Java for Data Scientists and Statisticians
A Gentle Introduction (Draft)

Programming in Java for statisticians should focus on what matters most to the investigator, dealing with data! We will not spend as much time as a typical manual on the intricacies of programming (inheritance, constructors, garbage collection, etc.) You can find many books that do an ample job of teaching you those more in depth topics should you wish to pursue them. There are also many resources available online to help you along your way.

Assuming you have a background in R or Python, I will try to relate many of the concepts familiar to you from those perspectives. For example, in Python, most data is contained either in a dictionary (a sort of lookup table), or a list (a sequence of elements). We will cover the corresponding data structures in Java to help you perform your day to day tasks just as you would in one of these other environments.

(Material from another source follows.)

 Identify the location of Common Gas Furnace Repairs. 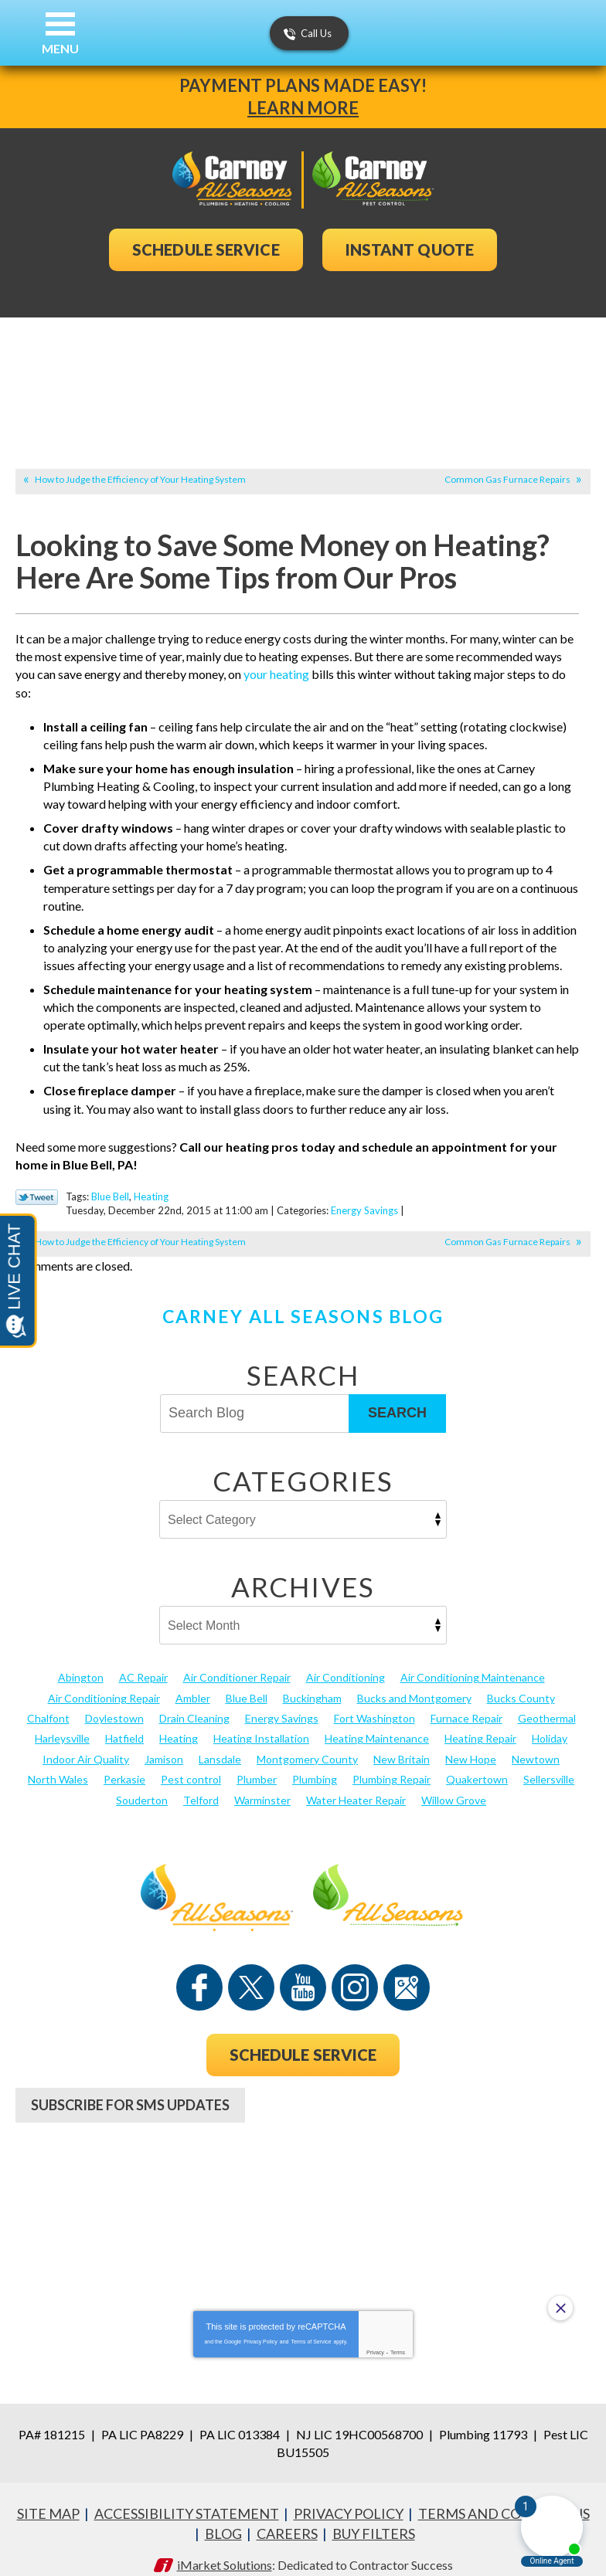 (507, 479).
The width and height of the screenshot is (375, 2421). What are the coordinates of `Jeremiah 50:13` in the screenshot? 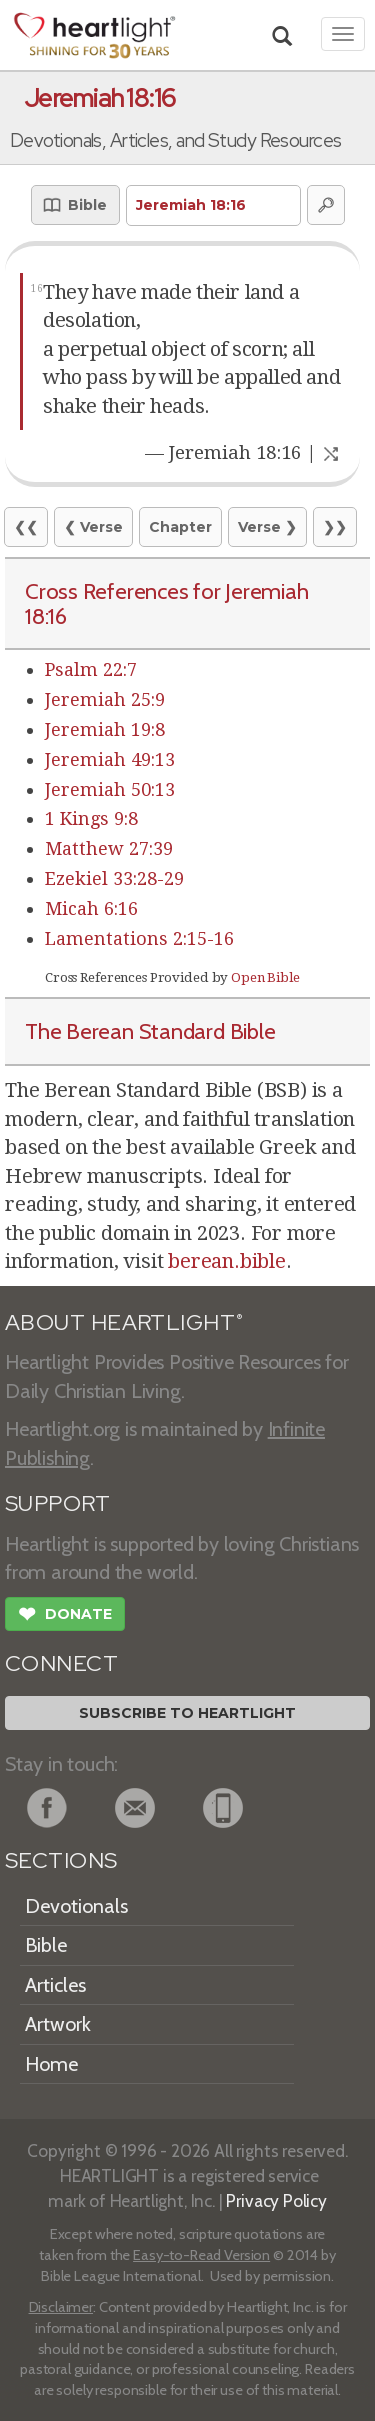 It's located at (110, 789).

Both Python and R (or even SAS) are interpreted languages, whereas Java is a compiled language. At first, this may seem like a hindrance, since in both Python and R you can make simple changes to your code and see the results immediately. In Java, you must first compile your code before it is able to run. This extra step years ago made developing in compiled languages (such as C, C++, Java, etc) a slower process. However, with the use of a modern IDE (Integrated Development Environment) such as Eclipse, this is not as overly burdensome as you might think – unless you are dealing with a very large and complex application. For the most part, if you are using Java to process data in the same manner you would with Python or R, you should see rather quickly that running your program inside the IDE performs almost as quickly as if you were in RStudio or the IPython notebook (http://ipython.org/notebook.html) editing environments.

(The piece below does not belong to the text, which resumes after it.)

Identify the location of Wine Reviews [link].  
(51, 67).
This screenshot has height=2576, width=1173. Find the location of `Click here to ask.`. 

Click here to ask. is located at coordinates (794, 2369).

One word of warning, whether you have been programming in R or Python for very long, you are likely accustomed to editing your code in a very procedural manner. That is, you might outline your data pre-processing step in the first few lines of code, making sure the features you need are available for analysis, and then you might move directly to the next line to perform a regression analysis. While this form of programming will still work in Java, I would urge you to begin thinking more in the Java way of operating. The power of object oriented programming will hopefully become apparent as we progress, and you may start to see that there are portions of your code which you start to duplicate over and over again – these are ripe for extraction to a class and a set of functions that you can easily parameterize and make easier use of in the future. Good design in both the organization of not only your data, but the processes you put them through will help to both ease your re-use of those methods in the future, as well as help document exactly what it is your code is doing.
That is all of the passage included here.